A review of City Under One Roof by Iris Yamashita

Reviewed by Nicholas Havey

City Under One Roof
by Iris Yamashita
Berkley
February 2023, Hardcover, 304 pages, ISBN-13: 978-0593336670

The townspeople of Whittier, Alaska live as a community under one roof. Literally. In a 2015 NPR profile of the town, its residents described their sprawling home – Begich Towers – as having almost everything they need. It’s an interesting concept for a community but an even more interesting concept for a book. Enter Iris Yamashita’s debut novel, City Under One Roof, a claustrophobic and engaging take on the locked room mystery.
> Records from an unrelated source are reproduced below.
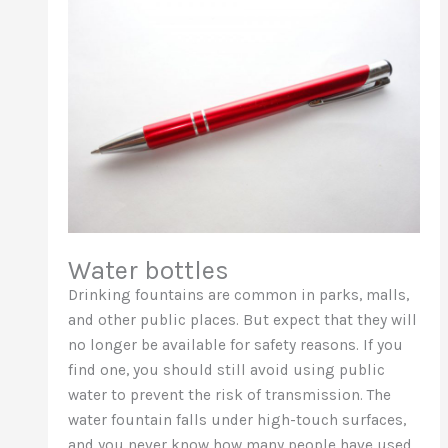
Water bottles
Drinking fountains are common in parks, malls,
and other public places. But expect that they will
no longer be available for safety reasons. If you
find one, you should still avoid using public
water to prevent the risk of transmission. The
water fountain falls under high-touch surfaces,
and you never know how many people have used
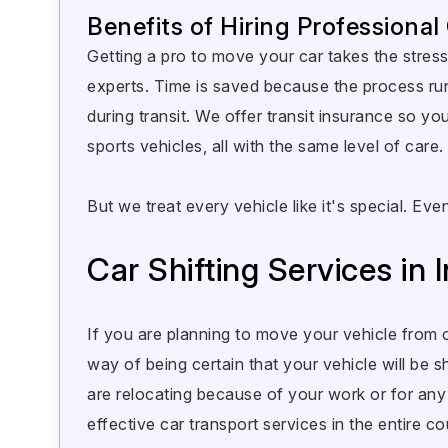
Benefits of Hiring Professional
Getting a pro to move your car takes the stress 
experts. Time is saved because the process ru
during transit. We offer transit insurance so 
sports vehicles, all with the same level of care.
But we treat every vehicle like it's special. 
Car Shifting Services in I
If you are planning to move your vehicle from o
way of being certain that your vehicle will be sh
are relocating because of your work or for a
effective car transport services in the entire co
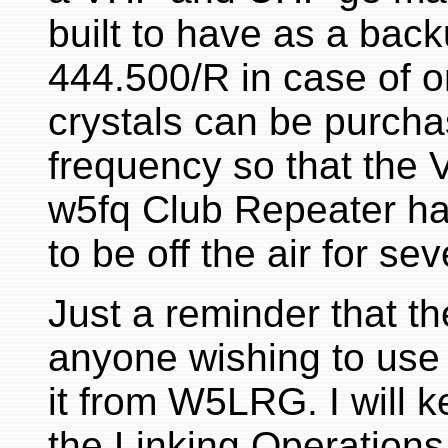
built to have as a bac
444.500/R in case of 
crystals can be purcha
frequency so that the 
w5fq Club Repeater h
to be off the air for se
Just a reminder that t
anyone wishing to use 
it from W5LRG. I will 
the Linking Operation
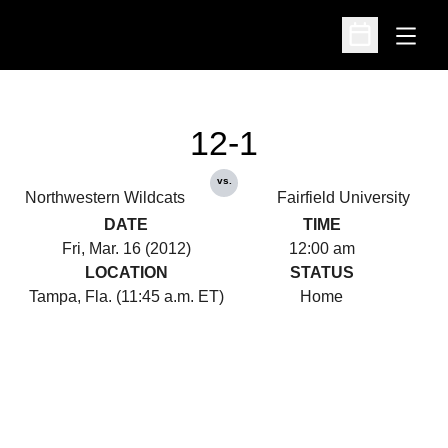
Open
Open Schedu
12-1
vs.
Northwestern Wildcats
Fairfield University
DATE
TIME
Fri, Mar. 16 (2012)
12:00 am
LOCATION
STATUS
Tampa, Fla. (11:45 a.m. ET)
Home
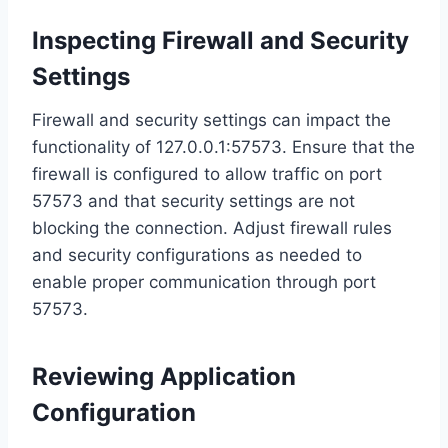
Inspecting Firewall and Security
Settings
Firewall and security settings can impact the
functionality of 127.0.0.1:57573. Ensure that the
firewall is configured to allow traffic on port
57573 and that security settings are not
blocking the connection. Adjust firewall rules
and security configurations as needed to
enable proper communication through port
57573.
Reviewing Application
Configuration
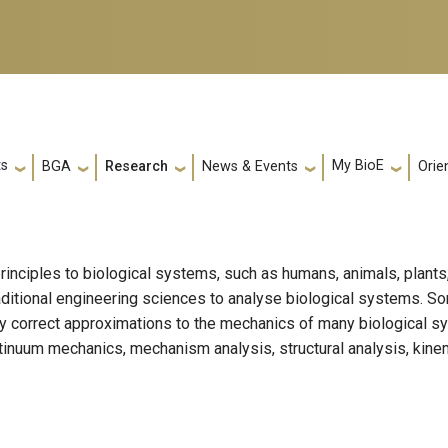
ts
My BioE
Orie
BGA
Research
News & Events
rinciples to biological systems, such as humans, animals, plants
raditional engineering sciences to analyse biological systems. 
y correct approximations to the mechanics of many biological s
tinuum mechanics, mechanism analysis, structural analysis, kine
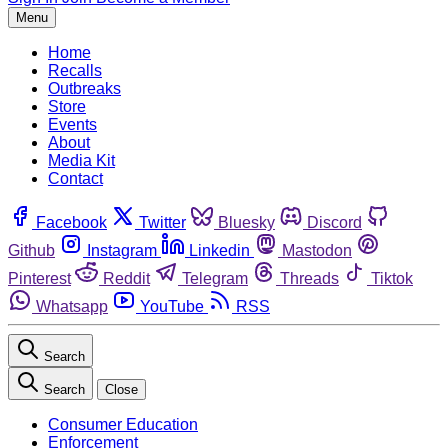
Menu
Home
Recalls
Outbreaks
Store
Events
About
Media Kit
Contact
Facebook
Twitter
Bluesky
Discord
Github
Instagram
Linkedin
Mastodon
Pinterest
Reddit
Telegram
Threads
Tiktok
Whatsapp
YouTube
RSS
Search
Search
Close
Consumer Education
Enforcement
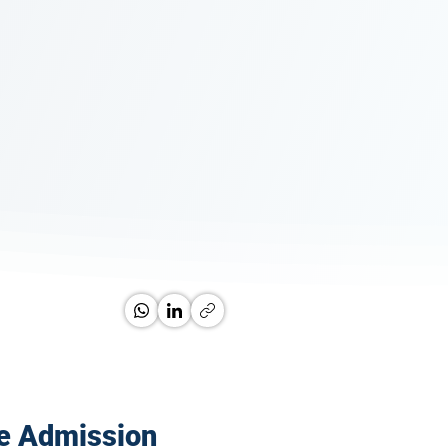
e Admission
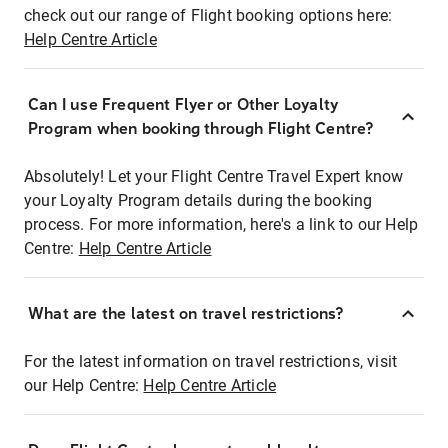
check out our range of Flight booking options here:
Help Centre Article
Can I use Frequent Flyer or Other Loyalty
Program when booking through Flight Centre?
Absolutely! Let your Flight Centre Travel Expert know
your Loyalty Program details during the booking
process. For more information, here's a link to our Help
Centre:
Help Centre Article
What are the latest on travel restrictions?
For the latest information on travel restrictions, visit
our Help Centre:
Help Centre Article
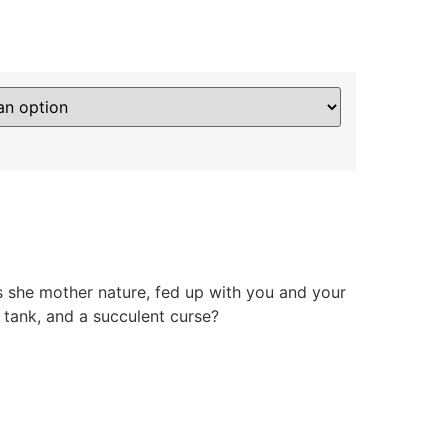
s she mother nature, fed up with you and your
et tank, and a succulent curse?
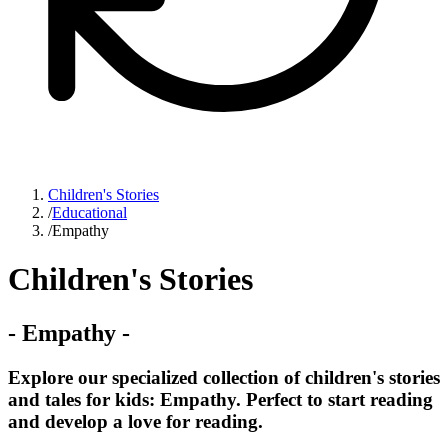
Children's Stories
/
Educational
/
Empathy
Children's Stories
-
Empathy
-
Explore our specialized collection of children's stories
and tales for kids: Empathy. Perfect to start reading
and develop a love for reading.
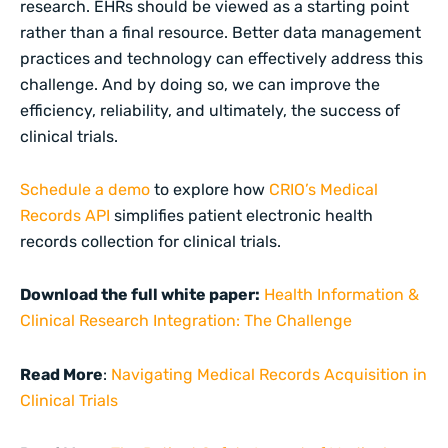
research. EHRs should be viewed as a starting point
rather than a final resource. Better data management
practices and technology can effectively address this
challenge. And by doing so, we can improve the
efficiency, reliability, and ultimately, the success of
clinical trials.
Schedule a demo
to explore how
CRIO’s Medical
Records API
simplifies patient electronic health
records collection for clinical trials.
Download the full white paper:
Health Information &
Clinical Research Integration: The Challenge
Read More
:
Navigating Medical Records Acquisition in
Clinical Trials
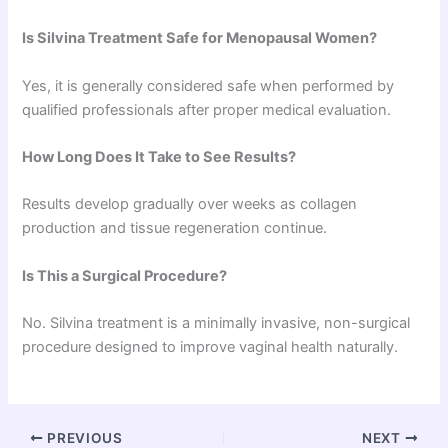
Is Silvina Treatment Safe for Menopausal Women?
Yes, it is generally considered safe when performed by
qualified professionals after proper medical evaluation.
How Long Does It Take to See Results?
Results develop gradually over weeks as collagen
production and tissue regeneration continue.
Is This a Surgical Procedure?
No. Silvina treatment is a minimally invasive, non-surgical
procedure designed to improve vaginal health naturally.
PREVIOUS
NEXT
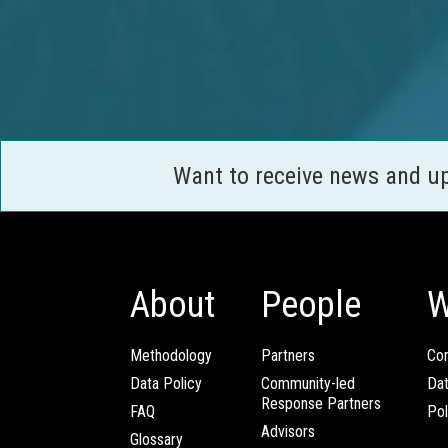
Want to receive news and u
About
People
W
Methodology
Partners
Com
Data Policy
Community-led
Da
Response Partners
FAQ
Pol
Advisors
Glossary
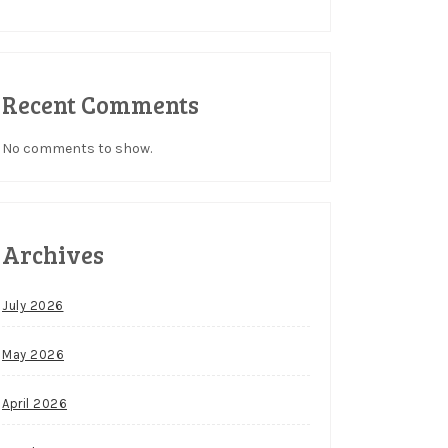
Recent Comments
No comments to show.
Archives
July 2026
May 2026
April 2026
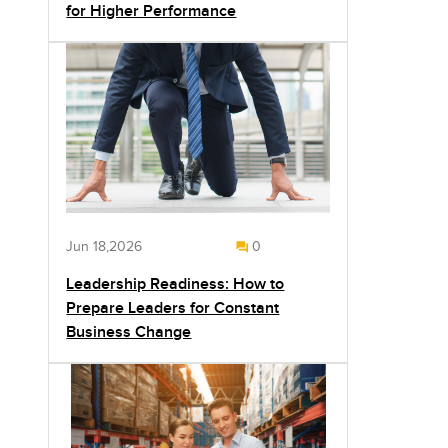
for Higher Performance
Jun 18,2026
0
Leadership Readiness: How to
Prepare Leaders for Constant
Business Change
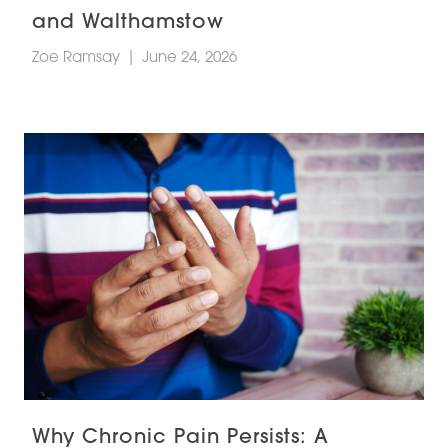
and Walthamstow
Zoe Ramsay
|
June 24, 2026
Why Chronic Pain Persists: A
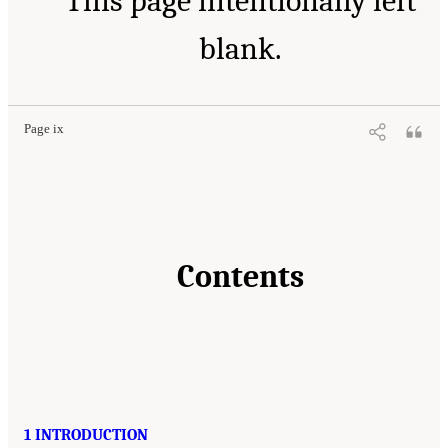
This page intentionally left
blank.
Page ix
Contents
1 INTRODUCTION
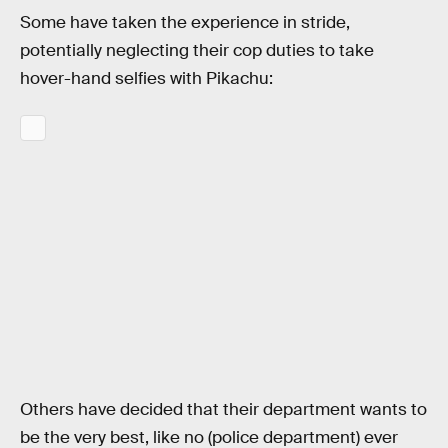
Some have taken the experience in stride,
potentially neglecting their cop duties to take
hover-hand selfies with Pikachu:
Others have decided that their department wants to
be the very best, like no (police department) ever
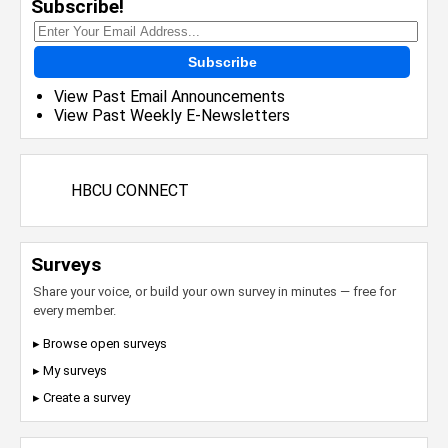
Subscribe!
Subscribe
View Past Email Announcements
View Past Weekly E-Newsletters
HBCU CONNECT
Surveys
Share your voice, or build your own survey in minutes — free for
every member.
▸ Browse open surveys
▸ My surveys
▸ Create a survey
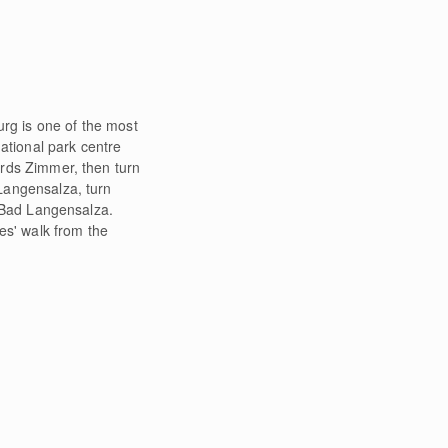
urg is one of the most
ational park centre
rds Zimmer, then turn
Langensalza, turn
o Bad Langensalza.
es' walk from the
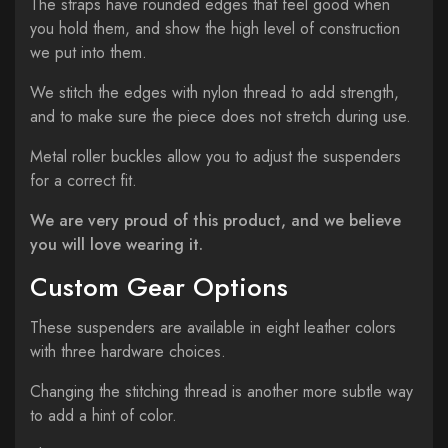
The straps have rounded edges that feel good when
you hold them, and show the high level of construction
we put into them.
We stitch the edges with nylon thread to add strength,
and to make sure the piece does not stretch during use
.
Metal roller buckles allow you to adjust the suspenders
for a correct fit.
We are very proud of this product, and we believe
you will love wearing it.
Custom Gear Options
These suspenders are available in eight leather colors
with three hardware choices.
Changing the stitching thread is another more subtle way
to add a hint of color.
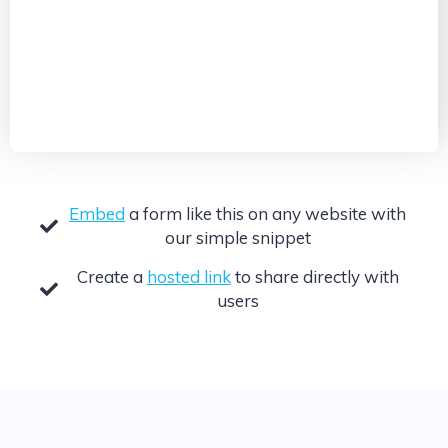
Embed
a form like this on any website with
our simple snippet
Create a
hosted link
to share directly with
users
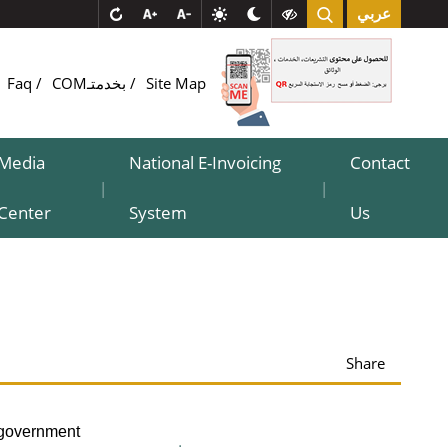
عربي
Faq
COMبخدمتـ
Site Map
Media
National E-Invoicing
Contact
|
|
Center
System
Us
Share
-government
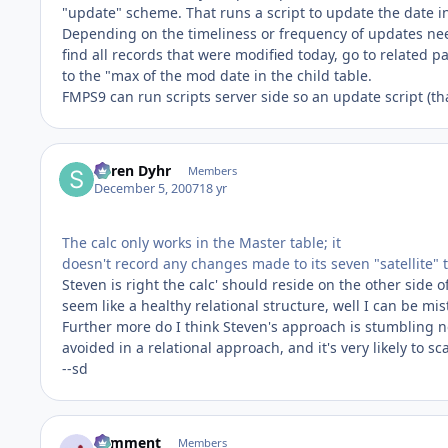
"update" scheme. That runs a script to update the date in
Depending on the timeliness or frequency of updates neede
find all records that were modified today, go to related p
to the "max of the mod date in the child table.
FMPS9 can run scripts server side so an update script (tha
Søren Dyhr
Members
December 5, 2007
18 yr
The calc only works in the Master table; it
doesn't record any changes made to its seven "satellite" ta
Steven is right the calc' should reside on the other side of
seem like a healthy relational structure, well I can be mi
Further more do I think Steven's approach is stumbling n
avoided in a relational approach, and it's very likely to 
--sd
comment
Members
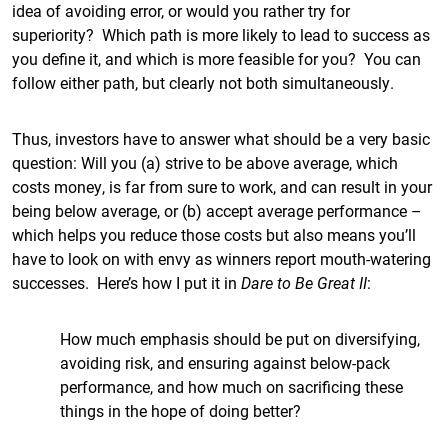
idea of avoiding error, or would you rather try for
superiority? Which path is more likely to lead to success as
you define it, and which is more feasible for you? You can
follow either path, but clearly not both simultaneously.
Thus, investors have to answer what should be a very basic
question: Will you (a) strive to be above average, which
costs money, is far from sure to work, and can result in your
being below average, or (b) accept average performance –
which helps you reduce those costs but also means you’ll
have to look on with envy as winners report mouth-watering
successes. Here’s how I put it in
Dare to Be Great II
:
How much emphasis should be put on diversifying,
avoiding risk, and ensuring against below-pack
performance, and how much on sacrificing these
things in the hope of doing better?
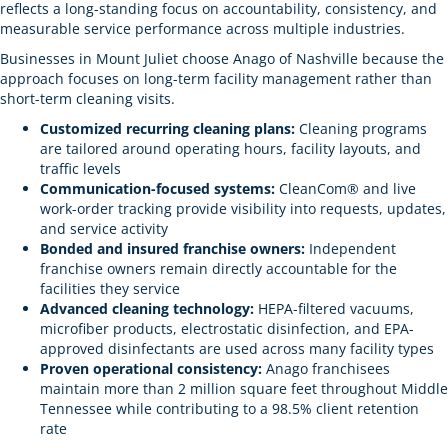
reflects a long-standing focus on accountability, consistency, and
measurable service performance across multiple industries.
Businesses in Mount Juliet choose Anago of Nashville because the
approach focuses on long-term facility management rather than
short-term cleaning visits.
Customized recurring cleaning plans:
Cleaning programs
are tailored around operating hours, facility layouts, and
traffic levels
Communication-focused systems:
CleanCom® and live
work-order tracking provide visibility into requests, updates,
and service activity
Bonded and insured franchise owners:
Independent
franchise owners remain directly accountable for the
facilities they service
Advanced cleaning technology:
HEPA-filtered vacuums,
microfiber products, electrostatic disinfection, and EPA-
approved disinfectants are used across many facility types
Proven operational consistency:
Anago franchisees
maintain more than 2 million square feet throughout Middle
Tennessee while contributing to a 98.5% client retention
rate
Yamashita, an Academy Award-nominated screenwriter, offers the reader a cinematic opening: several body parts have been found on the isolated beach of Point Mettier, Alaska (Yamashita’s fictionalized Whittier) by pot smoking teens. The small community, separated from the rest of civilization by a miles-long mountain tunnel that closes for inclement weather like the severe winter storm that traps everyone there, is tight-knit and the news of a potential homicide comes as a shock. Yamashita’s writing is brisk and feels very written for the screen, with each scene progressing at a rapid clip. Characters are developed quickly and motives rapidly unfurl.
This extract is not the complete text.